Perfluorooctane sulfonate (PFOS) is one of the persistent organic pollutants (POPs), which can cause severe nephrotoxicity in mammals. Cannabinol (CBD), a nonpsychoactive cannabinoid obtained from the cannabis plant, has attracted attention in recent years for its excellent antioxidant properties. NADPH oxidase 4 (NOX4) has an important effect in supporting normal renal physiological function. The potential mechanisms of PFOS nephrotoxicity and whether CBD can prevent renal damage caused by PFOS remain unclear. This work aimed to study the mechanisms of PFOS-induced kidney damage and the protective role of CBD against PFOS-induced kidney damage. We demonstrated that PFOS led to renal insufficiency and structural damage in mice, induced overexpression of NOX4 and the onset of oxidative stress, and activated apoptosis of the mitochondrial pathway via the JNK signaling pathway.
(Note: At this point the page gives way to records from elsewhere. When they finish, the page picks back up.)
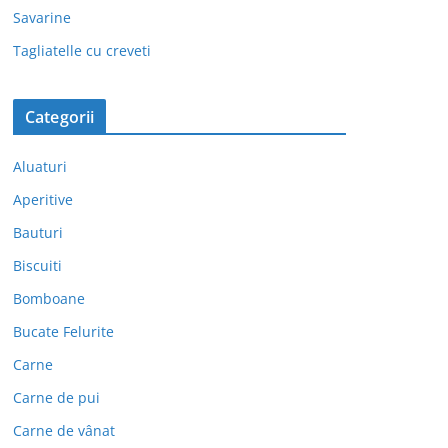
Savarine
Tagliatelle cu creveti
Categorii
Aluaturi
Aperitive
Bauturi
Biscuiti
Bomboane
Bucate Felurite
Carne
Carne de pui
Carne de vânat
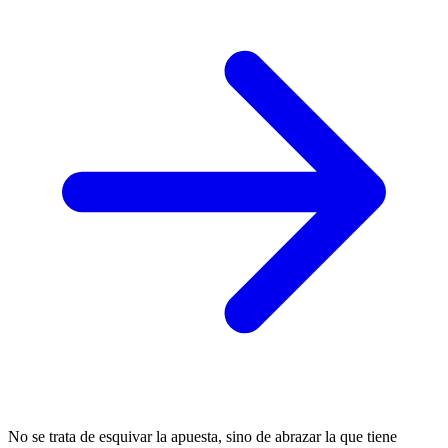
No se trata de esquivar la apuesta, sino de abrazar la que tiene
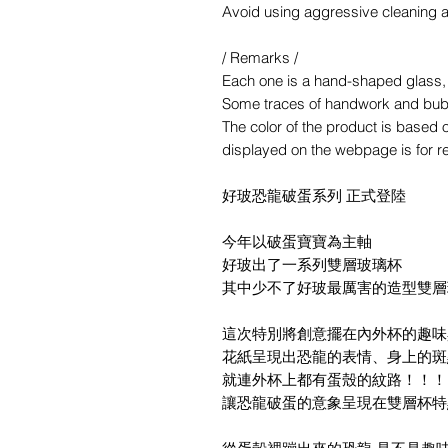
Avoid using aggressive cleaning 
/ Remarks /
Each one is a hand-shaped glass,
Some traces of handwork and bub
The color of the product is based o
displayed on the webpage is for re
好玻恐龍破蛋系列 正式登陸
今年以破蛋寶寶為主軸
好玻出了一系列雙層玻璃杯
其中少不了好玻最厲害的造型雙層
這次特別將創意擺在內外杯的趣味
花紙呈現出恐龍的表情、身上的斑
就連外杯上都有蛋殼的紋路！！！
讓恐龍破蛋的意象呈現在雙層杯特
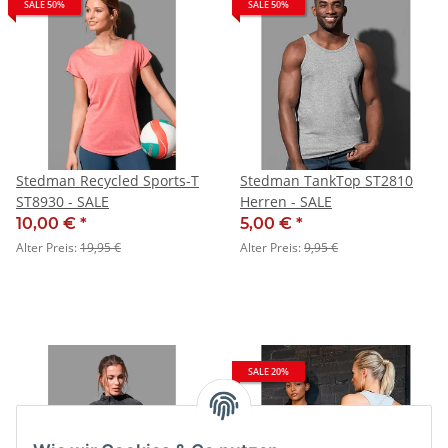
SALE 50%
SALE 50%
Stedman Recycled Sports-T
Stedman TankTop ST2810
ST8930 - SALE
Herren - SALE
10,00 €
*
5,00 €
*
Alter Preis:
19,95 €
Alter Preis:
9,95 €
SALE 20%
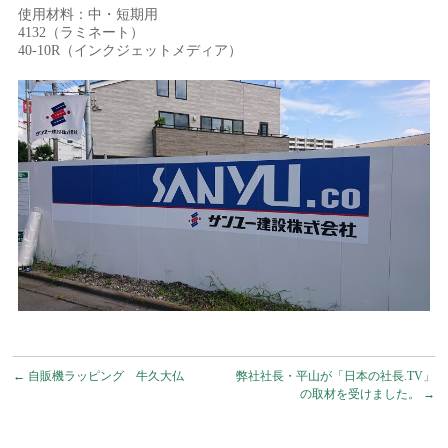
使用材料：中・短期用
4132（ラミネート）
40-10R（インクジェットメディア）
←
自販機ラッピング 牛久大仏
弊社社長・平山が「日本の社長.TV」
の取材を受けました。
→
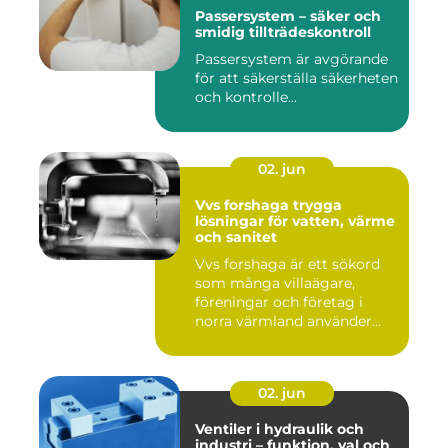
Passersystem – säker och
smidig tillträdeskontroll
Passersystem är avgörande
för att säkerställa säkerheten
och kontrolle...
02. jun
Vvs forshaga trygga
lösningar för vatten, värme
och sanitet
Vvs forshaga är ett sökord
som många villaägare,
föreningar och företag i
norra värmland använder
nä...
02. jun
Ventiler i hydraulik och
industri – funktion, val och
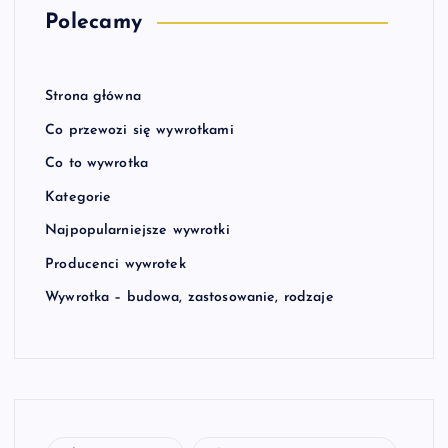
Polecamy
Strona główna
Co przewozi się wywrotkami
Co to wywrotka
Kategorie
Najpopularniejsze wywrotki
Producenci wywrotek
Wywrotka – budowa, zastosowanie, rodzaje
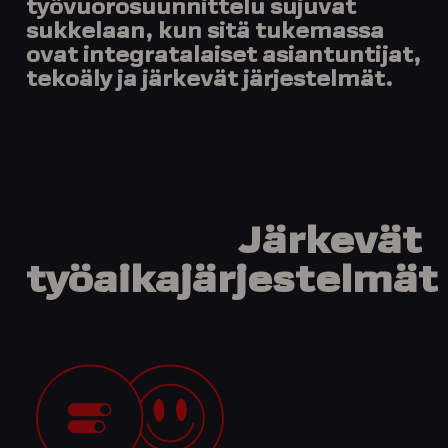
työvuorosuunnittelu sujuvat
sukkelaan, kun sitä tukemassa
ovat integratalaiset asiantuntijat,
tekoäly ja järkevät järjestelmät.
Järkevät
työaikajärjestelmät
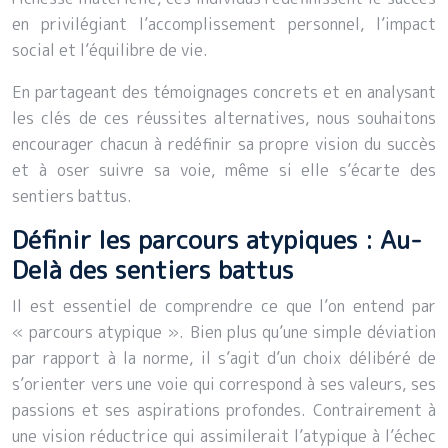
en privilégiant l’accomplissement personnel, l’impact
social et l’équilibre de vie.
En partageant des témoignages concrets et en analysant
les clés de ces réussites alternatives, nous souhaitons
encourager chacun à redéfinir sa propre vision du succès
et à oser suivre sa voie, même si elle s’écarte des
sentiers battus.
Définir les parcours atypiques : Au-
Delà des sentiers battus
Il est essentiel de comprendre ce que l’on entend par
« parcours atypique ». Bien plus qu’une simple déviation
par rapport à la norme, il s’agit d’un choix délibéré de
s’orienter vers une voie qui correspond à ses valeurs, ses
passions et ses aspirations profondes. Contrairement à
une vision réductrice qui assimilerait l’atypique à l’échec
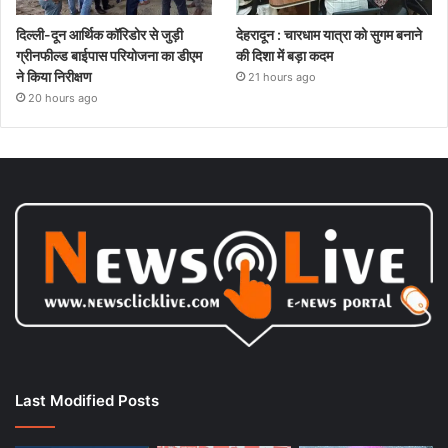
दिल्ली-दून आर्थिक कॉरिडोर से जुड़ी
देहरादून : चारधाम यात्रा को सुगम बनाने
ग्रीनफील्ड बाईपास परियोजना का डीएम
की दिशा में बड़ा कदम
ने किया निरीक्षण
21 hours ago
20 hours ago
Last Modified Posts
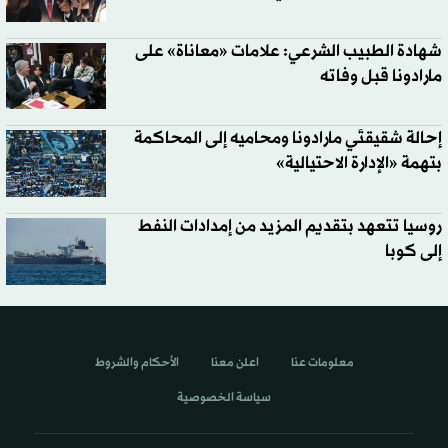
شهادة الطبيب الشرعي: علامات «معاناة» على
مارادونا قبل وفاته
إحالة شقيقتَي مارادونا ومحاميه إلى المحاكمة
بتهمة «الإدارة الاحتيالية»
روسيا تتعهد بتقديم المزيد من إمدادات النفط
إلى كوبا
معلومات عنا
اعلن معنا
الأحكام والشروط
سياسة الخصوصية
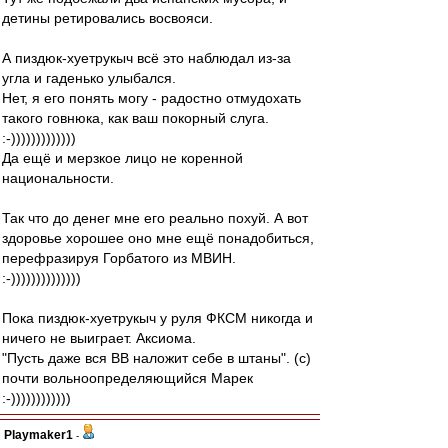
детины ретировались восвояси.
А пиздюк-хуетрукыч всё это наблюдал из-за
угла и гаденько улыбался.
Нет, я его понять могу - радостно отмудохать
такого говнюка, как ваш покорный слуга.
:-)))))))))))))
Да ещё и мерзкое лицо не коренной
национальности.
Так что до денег мне его реально похуй. А вот
здоровье хорошее оно мне ещё понадобиться,
перефразируя Горбатого из МВИН.
:-))))))))))))))
Пока пиздюк-хуетрукыч у руля ФКСМ никогда и
ничего не выиграет. Аксиома.
"Пусть даже вся ВВ наложит себе в штаны". (с)
почти вольноопределяющийся Марек
:-))))))))))))
Playmaker1
-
However, treatment with CBD reversed these changes. For further investigation of the potential mechanism of PFOS-induced renal cell apoptosis, the expression of NOX4 was inhibited in vitro experiments using Apocynin, an effective NOX4 inhibitor. The outcomes showed that PFOS-induced ROS production and JNK signaling pathway activation and apoptosis in human embryonic kidney (HEK293) cells were significantly reduced after inhibition of NOX4. This suggests that PFOS-induced NOX4 overexpression serves as an upstream event for JNK pathway activation. In conclusion, the findings suggest that PFOS induces apoptosis in renal cells via the NOX4/ROS/JNK pathway. Meanwhile, CBD alleviated PFOS-induced renal apoptosis through the inhibition of NOX4/ROS/JNK axis activation.